Based on the promising results observed in mice, Look and Puca et al. initiated a phase 1/2 clinical trial in patients with glioblastoma at first progression after standard-of-care chemoradiation with temozolomide. The first phase of the trial included 3 dose escalation cohorts, while the second phase of the trial was designed to compare the effects of CCNU monotherapy (standard-of-care) versus CCNU plus L19TNF, with a primary endpoint of overall survival. In early results from the first cohort of phase 1, treatment was well tolerated, and CCNU plus L19TNF has already shown promising results in these first 6 patients. Patient 1, who had multifocal unmethylated MGMT glioblastoma (associated with worse prognosis), exhibited a complete regression of the target lesion in the right front lobe by 9 months, and the response was still ongoing at 18 months, with a 98% reduction of all lesions. Due to COVID-19-related complications, Patient 2 received only one dose of L19TNF, did not receive CCNU, and progressed rapidly upon the cessation of treatment. Patient 3, who had methylated MGMT glioblastoma, experienced a partial response, which is still ongoing, and an 83% reduction of the target lesion at 15 months. Patients 4, 5, and 6 experienced stable disease lasting for several months. These patients relapsed with new lesions at different sites, while the targeted lesions remained stable or shrunk. Compared to the median progression-free survival (PFS) of 4 to 12 weeks reported for CCNU monotherapy, patients treated with CCNU plus L19TNF in this trial had a median PFS of 43.3 weeks, with 4 of the 6 patients progression-free at 6 months. Additional patients are currently being studied.
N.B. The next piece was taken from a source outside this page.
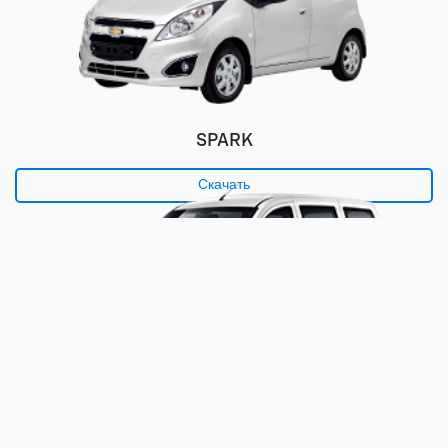
SPARK
Скачать
DAMAS MOVE & MAX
While white blood cell counts remained stable throughout each treatment cycle, there was a treatment-associated increase in C-reactive protein (a peripheral marker for inflammation), which correlated with progression-free survival. While proper analysis of tumor samples before and after therapy was not possible, recurrent tumor samples obtained after treatment showed a trend toward increased CD8+ T cells, and maintained expression of EDB-fibronectin.
Overall, these preclinical and clinical results show strong promise for the use of L19TNF plus CCNU in the challenging setting of recurrent glioblastoma.